I am currently analyzing 16S rRNA amplicon sequencing data (ASVs). Before running MaAsLin2, I have already rarefied my data to an even depth of 10,000 reads per sample.
My question is regarding the normalization parameter for this specific input:
Since the read counts are already uniform across all samples due to rarefaction, should I set normalization = "NONE" to avoid double-normalization? Or is it still recommended to keep the default normalization = "TSS"?
I have read a few related posts on the forum regarding normalization like below, but I couldn’t make a definitive judgment on which approach is mathematically or practically more appropriate for rarefied data in MaAsLin2.
Could you please clarify if one is preferred over the other, and if using “TSS” on already-rarefied data affects the statistics or just the interpretation of the estimates?
Thank you in advance for your time and assistance!

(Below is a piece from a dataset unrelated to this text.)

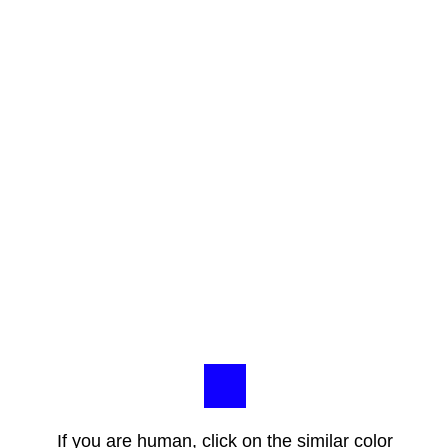
If you are human, click on the similar color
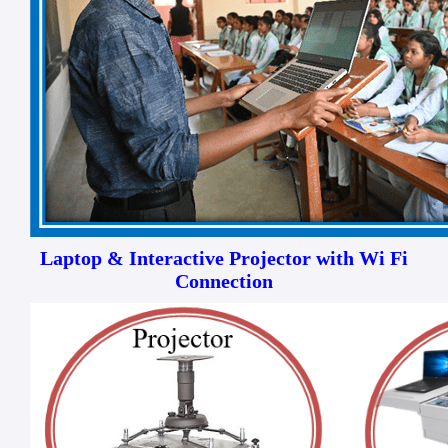
Laptop & Interactive Projector with Wi Fi
Connection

If you’ve already rarefied to even depth, setting normalization to NONE vs. TSS should yield the exact same coefficients (assuming you’re using LOG transform) since you’re just scaling multiplicatively by 10000 which on the log scale is an additive shift and therefore entirely factored into the intercept rather than the per-metadatum coefficients. Still, it’s probably more straightforward to use TSS normalization so you can think of all the inputs as fractions of 1 (and e.g. apply any prevalence/abundance filters with that in mind).